Projects and programmes

Sport project 
The sport project has established in-house gyms at Single Homeless Project services, providing accessible aerobic and yoga sessions, bicycle maintenance and ride-out clubs, boxing, football, fishing, and table tennis sessions, all while debunking the myth that people experiencing homelessness aren't interested in or capable of participating in sports.
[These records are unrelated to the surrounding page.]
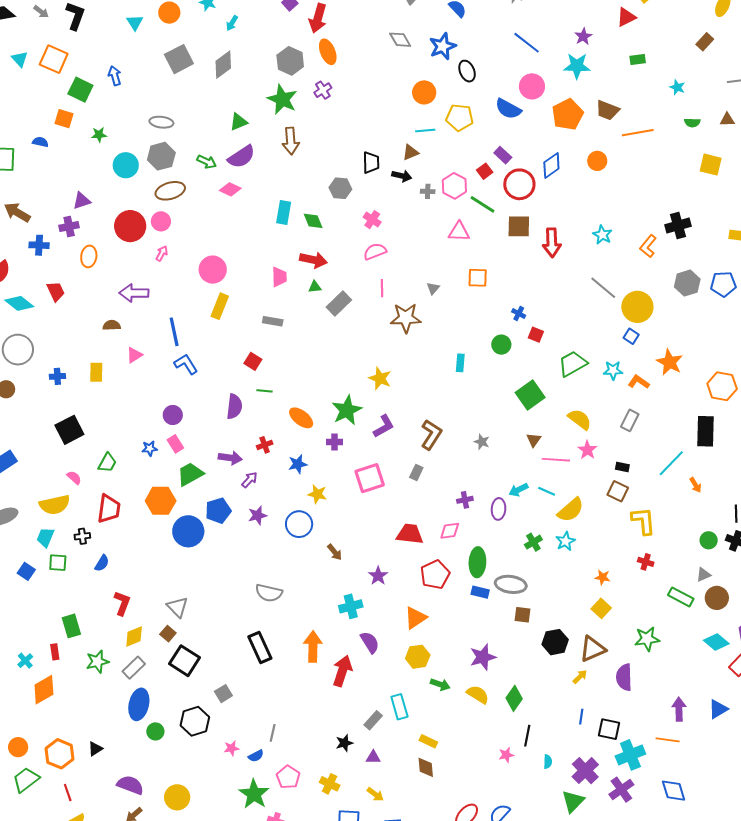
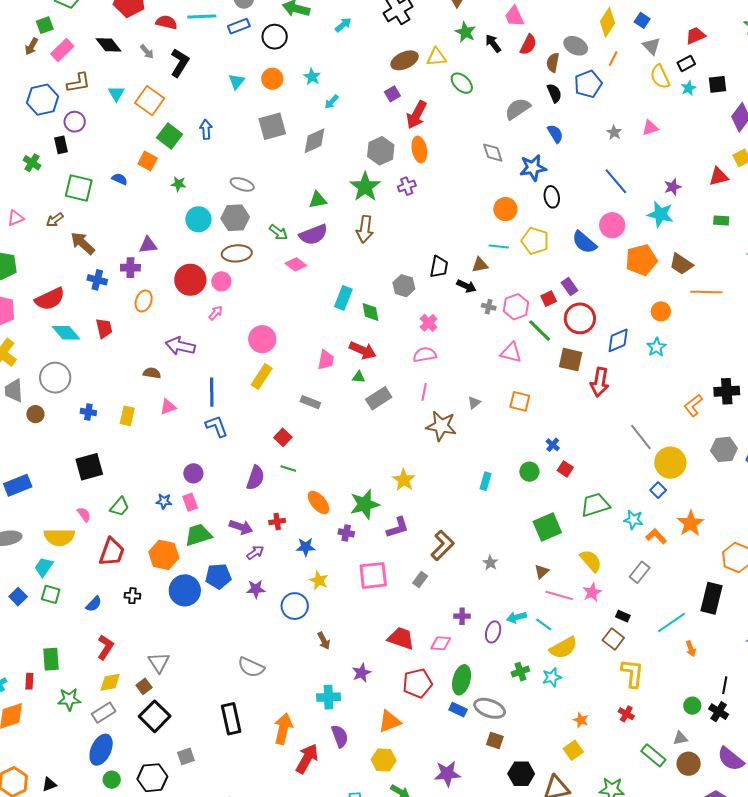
blue diamond: (551, 165) -> (618, 340), moved
cyan star: (602, 235) -> (656, 347), moved
black cross: (82, 536) -> (132, 596), moved

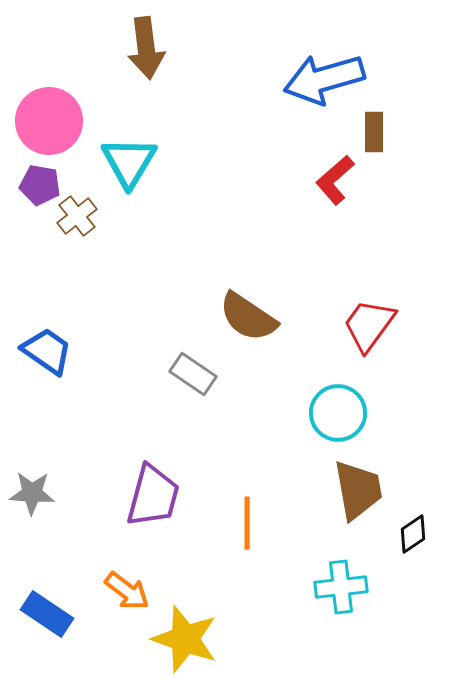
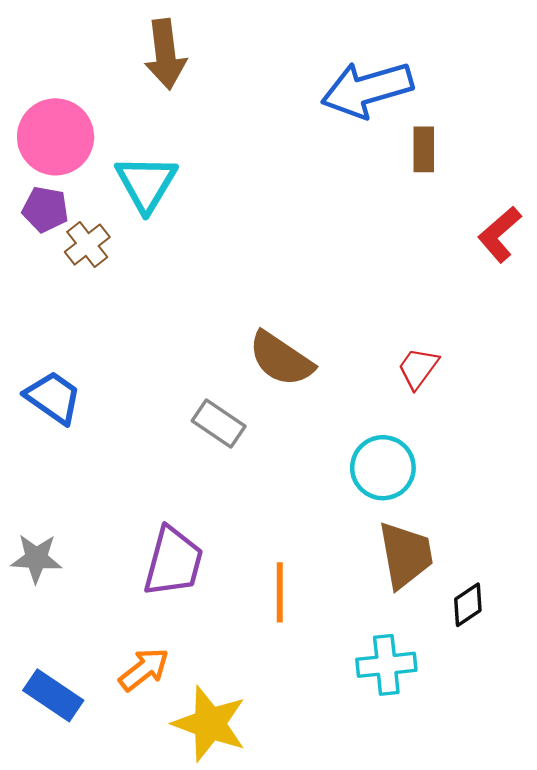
red L-shape: (335, 180) -> (500, 234), moved
red trapezoid: (369, 325) -> (418, 368), size x0.7
orange arrow: (127, 591) -> (144, 669), turned -75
The National Lottery Sport England, London Housing Foundation, and KKR have provided significant funding, support, and ongoing collaboration for the project.
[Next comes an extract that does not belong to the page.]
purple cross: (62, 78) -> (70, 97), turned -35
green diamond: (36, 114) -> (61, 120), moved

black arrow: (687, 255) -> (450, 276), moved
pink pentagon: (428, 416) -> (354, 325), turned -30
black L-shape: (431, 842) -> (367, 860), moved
Fulfilling Lives Islington and Camden (FLIC) 
Fulfilling Lives in Islington & Camden is an eight-year Lottery funded learning programme established in May 2014 and closing in May 2022. It is designed to support people experiencing multiple disadvantages and affect system change to improve the experience and outcomes for people accessing services.

Overall, the programme has proved a great success, and has achieved high level of sustained engagement with people often deemed ‘hard to engage’.

Peer Mentor Programme 
Single Homeless Project's Peer Mentoring Programme aims to model visible recovery, with Peers Mentors – individuals who have lived experience of homelessness – supporting and empowering others to take control of their recovery.

Peer mentors use their experiences to support others through a similar journey of recovery, whether it is homelessness, substance use and recovery and/or mental health issues.

Project Kali 
In 2020, Project Kali, a female-focused service for women experiencing homelessness and a history of offending was established to support women with complex needs leaving prison.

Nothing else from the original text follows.